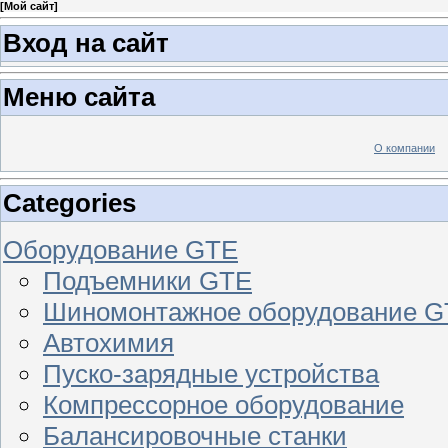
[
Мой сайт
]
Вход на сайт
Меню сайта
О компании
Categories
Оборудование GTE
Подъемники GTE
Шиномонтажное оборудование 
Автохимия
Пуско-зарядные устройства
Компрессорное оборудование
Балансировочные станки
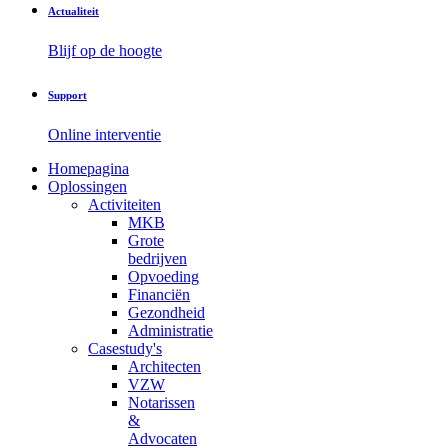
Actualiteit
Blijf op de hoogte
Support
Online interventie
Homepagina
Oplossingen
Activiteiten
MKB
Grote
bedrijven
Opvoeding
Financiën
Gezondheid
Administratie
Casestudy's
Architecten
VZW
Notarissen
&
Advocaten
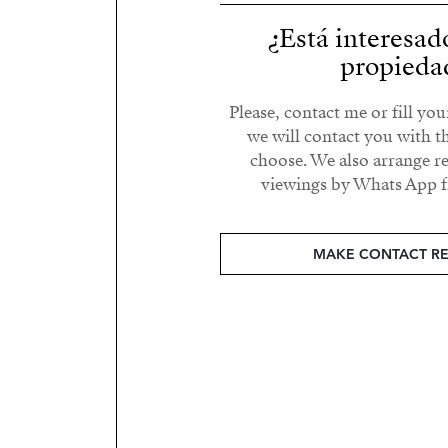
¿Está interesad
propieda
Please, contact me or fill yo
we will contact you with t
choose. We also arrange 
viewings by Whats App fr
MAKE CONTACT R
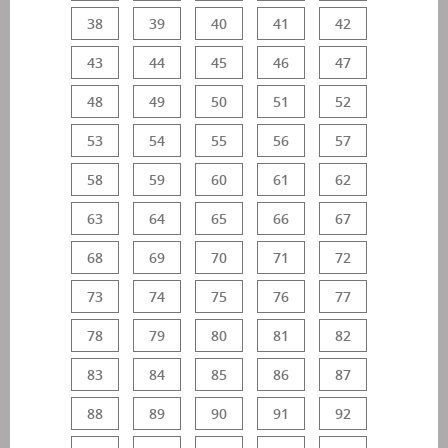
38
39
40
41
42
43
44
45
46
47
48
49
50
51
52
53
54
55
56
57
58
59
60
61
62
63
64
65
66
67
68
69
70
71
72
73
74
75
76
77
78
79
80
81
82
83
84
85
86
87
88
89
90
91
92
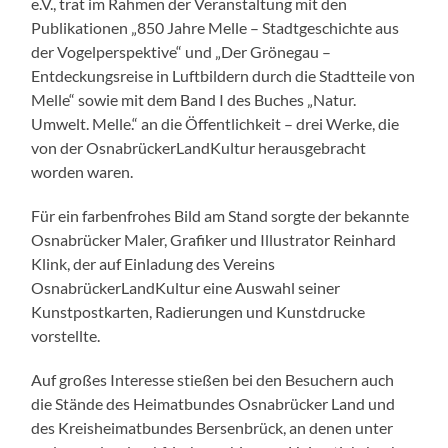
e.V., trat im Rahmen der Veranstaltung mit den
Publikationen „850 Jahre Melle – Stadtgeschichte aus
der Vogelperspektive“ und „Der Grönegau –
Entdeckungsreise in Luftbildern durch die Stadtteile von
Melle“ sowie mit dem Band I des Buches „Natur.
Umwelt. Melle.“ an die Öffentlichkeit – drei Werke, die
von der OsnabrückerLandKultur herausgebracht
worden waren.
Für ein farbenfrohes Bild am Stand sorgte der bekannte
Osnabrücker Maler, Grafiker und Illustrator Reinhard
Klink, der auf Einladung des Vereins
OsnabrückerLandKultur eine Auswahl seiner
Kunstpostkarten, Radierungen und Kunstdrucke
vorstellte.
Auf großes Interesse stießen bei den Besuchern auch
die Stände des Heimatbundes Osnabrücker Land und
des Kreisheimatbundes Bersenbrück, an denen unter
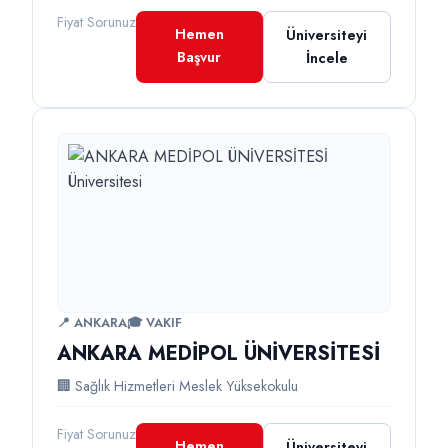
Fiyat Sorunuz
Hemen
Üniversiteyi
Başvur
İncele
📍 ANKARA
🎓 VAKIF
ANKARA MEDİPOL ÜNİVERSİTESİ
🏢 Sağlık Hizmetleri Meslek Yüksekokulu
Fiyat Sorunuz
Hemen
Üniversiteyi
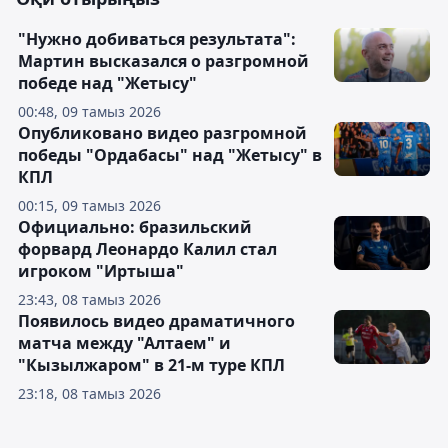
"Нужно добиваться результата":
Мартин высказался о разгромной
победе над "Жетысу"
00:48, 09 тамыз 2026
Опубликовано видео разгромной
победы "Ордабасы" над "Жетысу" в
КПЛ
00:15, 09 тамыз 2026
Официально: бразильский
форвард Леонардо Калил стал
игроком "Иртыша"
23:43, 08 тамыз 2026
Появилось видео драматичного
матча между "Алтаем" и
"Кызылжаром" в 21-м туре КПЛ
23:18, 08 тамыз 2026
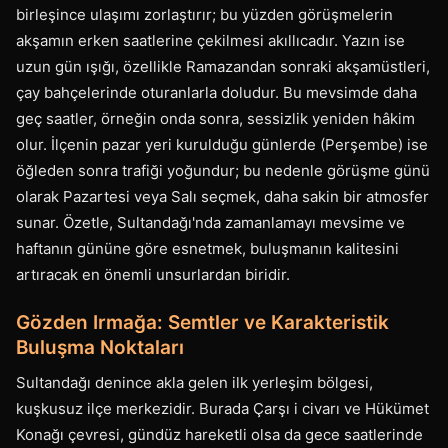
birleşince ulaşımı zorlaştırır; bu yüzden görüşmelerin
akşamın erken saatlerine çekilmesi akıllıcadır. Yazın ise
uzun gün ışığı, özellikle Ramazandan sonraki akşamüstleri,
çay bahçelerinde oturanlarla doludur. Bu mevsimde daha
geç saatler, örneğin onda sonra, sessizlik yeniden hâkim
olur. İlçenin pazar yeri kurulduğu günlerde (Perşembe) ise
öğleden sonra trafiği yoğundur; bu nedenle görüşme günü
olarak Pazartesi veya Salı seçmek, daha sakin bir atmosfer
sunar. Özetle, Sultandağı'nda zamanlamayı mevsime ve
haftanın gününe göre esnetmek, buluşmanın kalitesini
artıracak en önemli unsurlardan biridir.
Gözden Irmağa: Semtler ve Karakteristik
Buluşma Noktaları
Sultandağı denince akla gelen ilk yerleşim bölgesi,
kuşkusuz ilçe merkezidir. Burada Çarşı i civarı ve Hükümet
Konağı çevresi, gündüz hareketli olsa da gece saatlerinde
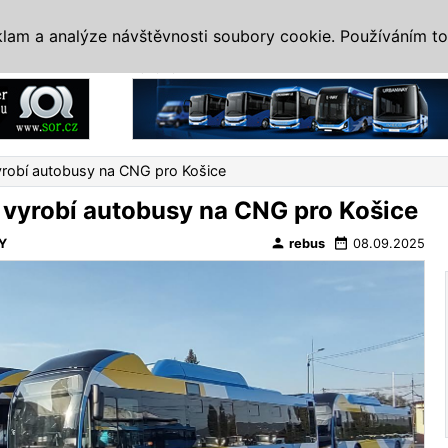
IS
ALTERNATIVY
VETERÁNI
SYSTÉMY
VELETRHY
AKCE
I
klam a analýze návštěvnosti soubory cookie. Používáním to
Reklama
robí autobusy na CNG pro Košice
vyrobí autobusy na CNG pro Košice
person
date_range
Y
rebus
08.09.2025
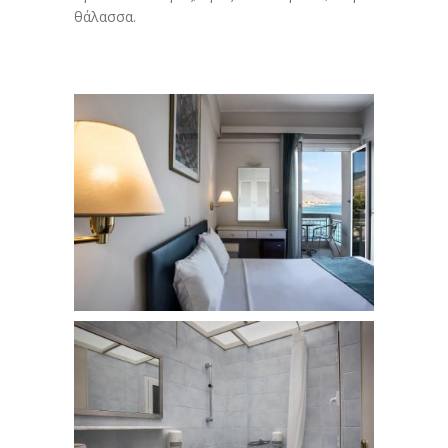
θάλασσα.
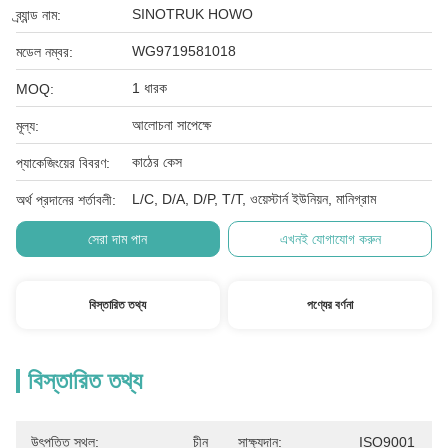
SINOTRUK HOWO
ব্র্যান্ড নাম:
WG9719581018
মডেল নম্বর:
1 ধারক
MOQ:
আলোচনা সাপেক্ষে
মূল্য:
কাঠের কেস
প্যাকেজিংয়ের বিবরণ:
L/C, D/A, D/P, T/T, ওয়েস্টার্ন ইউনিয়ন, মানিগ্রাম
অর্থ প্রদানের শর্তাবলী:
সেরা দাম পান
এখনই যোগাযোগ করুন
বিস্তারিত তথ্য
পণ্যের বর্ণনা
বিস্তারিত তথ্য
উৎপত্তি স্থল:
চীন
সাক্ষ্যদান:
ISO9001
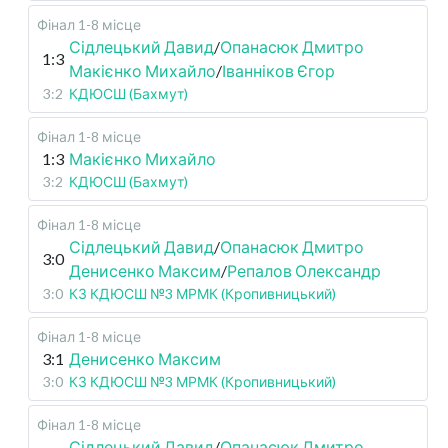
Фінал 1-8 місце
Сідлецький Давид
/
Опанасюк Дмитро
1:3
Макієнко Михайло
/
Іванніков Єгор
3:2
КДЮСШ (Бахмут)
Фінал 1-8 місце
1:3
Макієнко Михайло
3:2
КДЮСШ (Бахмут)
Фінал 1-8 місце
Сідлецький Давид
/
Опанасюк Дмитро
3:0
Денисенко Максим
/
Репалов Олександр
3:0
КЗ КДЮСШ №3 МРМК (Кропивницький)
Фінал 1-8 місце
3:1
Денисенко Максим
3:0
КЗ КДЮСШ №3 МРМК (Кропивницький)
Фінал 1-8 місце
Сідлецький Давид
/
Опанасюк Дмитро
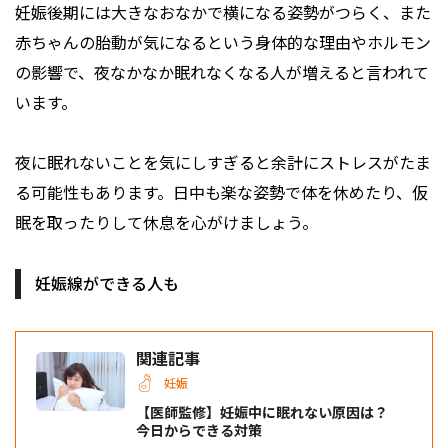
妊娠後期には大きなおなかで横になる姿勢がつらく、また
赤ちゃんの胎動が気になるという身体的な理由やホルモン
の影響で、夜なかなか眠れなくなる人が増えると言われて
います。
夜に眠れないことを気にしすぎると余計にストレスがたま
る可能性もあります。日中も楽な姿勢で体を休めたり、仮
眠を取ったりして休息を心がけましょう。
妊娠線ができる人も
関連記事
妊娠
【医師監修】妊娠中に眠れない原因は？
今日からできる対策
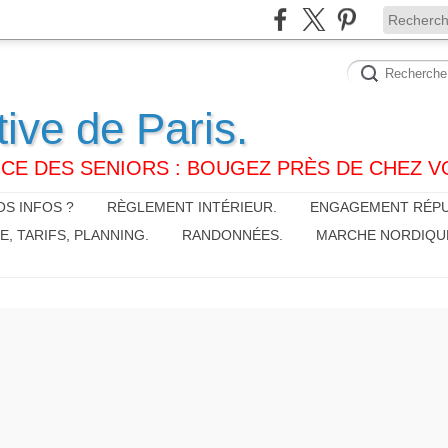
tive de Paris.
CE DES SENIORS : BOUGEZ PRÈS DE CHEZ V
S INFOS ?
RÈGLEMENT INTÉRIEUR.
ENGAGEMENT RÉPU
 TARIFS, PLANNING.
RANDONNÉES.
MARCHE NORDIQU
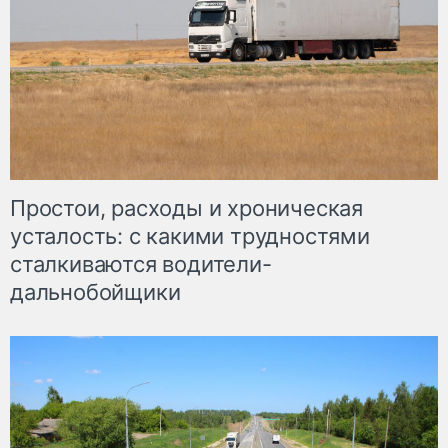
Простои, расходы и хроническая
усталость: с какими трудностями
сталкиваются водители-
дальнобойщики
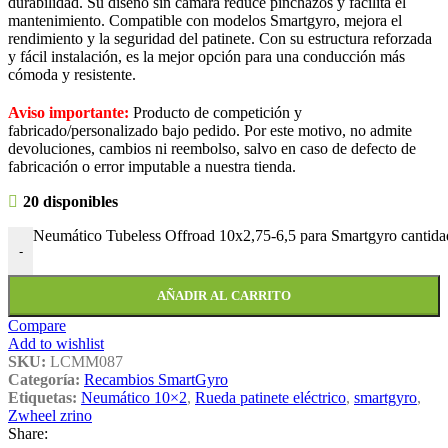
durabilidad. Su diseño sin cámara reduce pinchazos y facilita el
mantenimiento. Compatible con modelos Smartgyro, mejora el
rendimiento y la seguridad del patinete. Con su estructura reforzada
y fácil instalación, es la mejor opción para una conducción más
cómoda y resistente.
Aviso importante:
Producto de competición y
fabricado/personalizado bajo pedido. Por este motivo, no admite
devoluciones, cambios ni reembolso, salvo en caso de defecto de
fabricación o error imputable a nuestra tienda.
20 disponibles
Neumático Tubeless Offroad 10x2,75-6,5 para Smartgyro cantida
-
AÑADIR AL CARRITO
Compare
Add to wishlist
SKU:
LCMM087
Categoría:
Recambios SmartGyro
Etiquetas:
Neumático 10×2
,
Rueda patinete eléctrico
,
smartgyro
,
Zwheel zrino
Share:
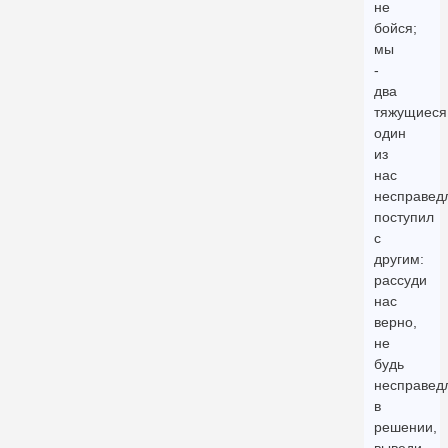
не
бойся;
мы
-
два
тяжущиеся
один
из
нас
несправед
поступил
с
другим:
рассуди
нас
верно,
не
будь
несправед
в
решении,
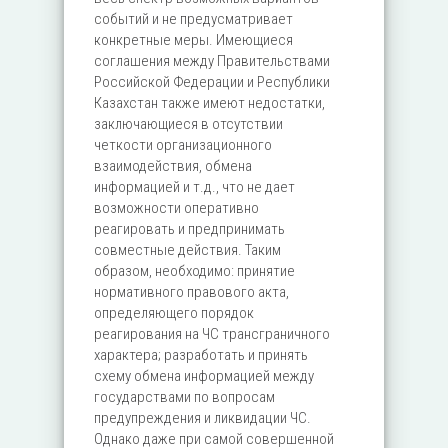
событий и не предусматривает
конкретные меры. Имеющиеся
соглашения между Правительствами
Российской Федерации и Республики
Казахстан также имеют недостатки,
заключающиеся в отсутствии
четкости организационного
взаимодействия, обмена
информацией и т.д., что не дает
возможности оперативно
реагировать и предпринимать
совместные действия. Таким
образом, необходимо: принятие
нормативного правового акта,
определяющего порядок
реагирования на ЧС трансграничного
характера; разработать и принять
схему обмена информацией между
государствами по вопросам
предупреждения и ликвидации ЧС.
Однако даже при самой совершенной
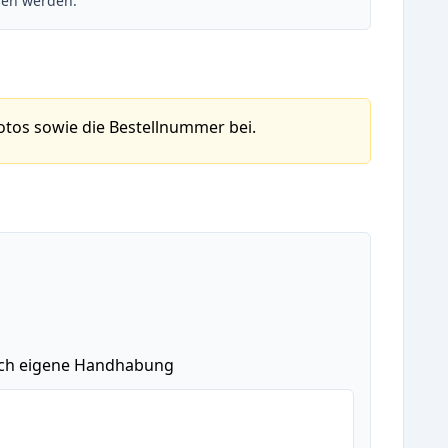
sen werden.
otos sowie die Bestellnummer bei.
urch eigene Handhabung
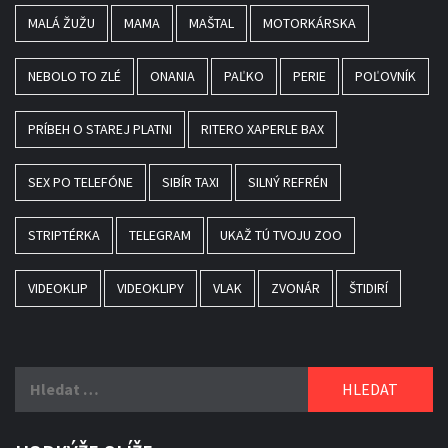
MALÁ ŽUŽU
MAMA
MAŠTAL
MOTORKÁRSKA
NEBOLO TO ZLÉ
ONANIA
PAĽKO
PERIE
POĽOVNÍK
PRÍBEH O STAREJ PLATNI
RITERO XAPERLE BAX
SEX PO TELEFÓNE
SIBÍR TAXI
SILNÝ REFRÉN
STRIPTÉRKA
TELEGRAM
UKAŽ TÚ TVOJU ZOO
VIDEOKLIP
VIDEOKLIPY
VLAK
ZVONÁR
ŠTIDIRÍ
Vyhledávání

=====

→ **Work task**
For each line of the listing that holds the word "Košice", show that line.

→ **Response to this task**
robí autobusy na CNG pro Košice
vyrobí autobusy na CNG pro Košice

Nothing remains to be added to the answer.